The UK Treasury would have had to reimburse some £240 million per year to OEMs, which is the equivalent to two days of interest payments of UK’s public debt or the annual expenditure on local roads.
While the figure might be slightly lower due to some India and China sourcing replacing eastern European sourcing into the UK, the cost of this measure, as well as the red tape element associated with its enforcement for rules of origin, proof of exports etc, represent major hurdles.
It would also be likely to result in WTO level disputes; for example, if it allows the OEMs to circumvent duties. A hypothetical case could involve OEMs sourcing radios from China into the UK (which carry a 14 percent duty), then exporting that car into Europe, which would allow the OEM to claim back the duty.
Moreover, it would also have a perverse effect on localization, as the less an OEM has localized, the more it will benefit from this measure. This would be hard to justify for the UK government, which has the objective to reinvigorate the UK’s industrial prowess.
There is little surprise that all stakeholders of UK’s automotive industry are concerned about the trade terms between the UK government and the European Union.
The impact of Brexit would be pretty minimal from a cost or supply chain restructuring perspective should the UK manage to retain a form of free trade access and regulation alignment with the EU, which seems unlikely at this stage.
In a “mild Brexit” scenario, with the UK leaving the EU customs union while retaining some form of special tariff treatment for the automotive sector, OEMs would need to re-design their supply chains to account for the logistical inefficiencies generated by the presence of a customs filter.
This will entail higher parts inventories, resulting in a moderate cost increase. In the event of a “hard Brexit”, many UK car plants will find themselves at a competitive disadvantage vis-à-vis their continental counterparts from a cost and logistics perspective, for some this might not result in a change of commitment to UK manufacturing, for example premium manufacturers like Jaguar Land Rover or Bentley, but other more volume players may think otherwise.
While both OEMs and suppliers will try to attract more suppliers to localize production in the UK, it seems unlikely that enough suppliers would pursue an investment in the UK due to the lack of scale, unless lured by significant concessions.
Therefore the reliance on the European Union for parts imports is unlikely to disappear even in a “hard Brexit” scenario, while input cost creep would materialize due to tariffs and logistics.
In the event of no government concession and with some investment in increasing local content, we estimate these add on costs to be on average of 2.5 percent, however these would vary depending on the OEM.
Such an increase is likely to be passed on to consumers in line with price adjustments that several OEMs have imposed to UK consumers following the sterling devaluation against the Euro and the dollar after the June 2016 referendum. Should that be the case, a Nissan Qashqai 1.5 Diesel, the UK’s best-selling domestic vehicle, would need to cost on average of £600 more.

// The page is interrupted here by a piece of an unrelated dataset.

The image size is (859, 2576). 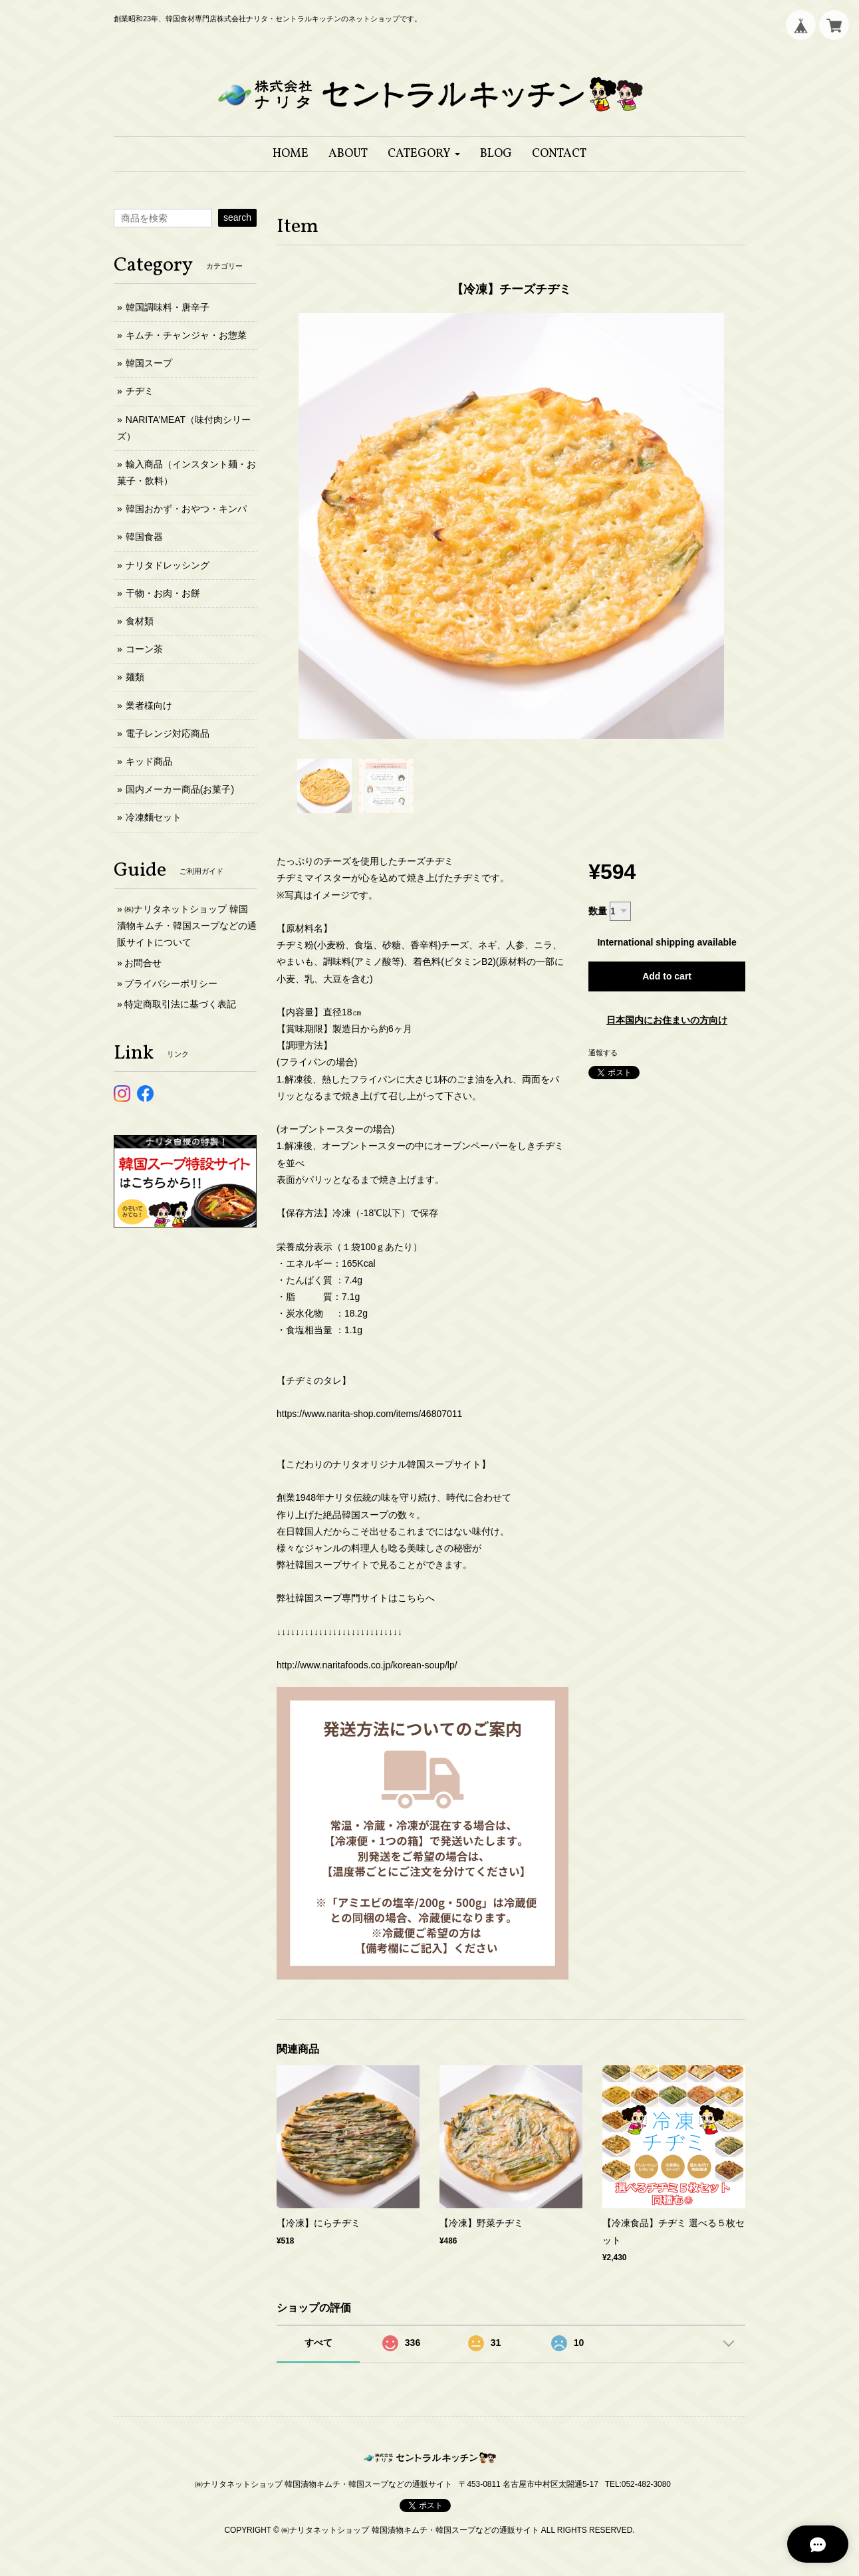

However falling back to WTO terms would result in a 9.9 percent tariff on imported vehicles, making them much more expensive and less competitive on the UK market. Manufacturers like Volkswagen and PSA combined with GM which have imported 566,000 and 466,000 vehicles respectively in 2016 would face tariff bills which could justify investing in a plant in the UK.
The definition of the trade details between UK and the European Union remains therefore key to defining the future of the auto manufacturing landscape in the UK.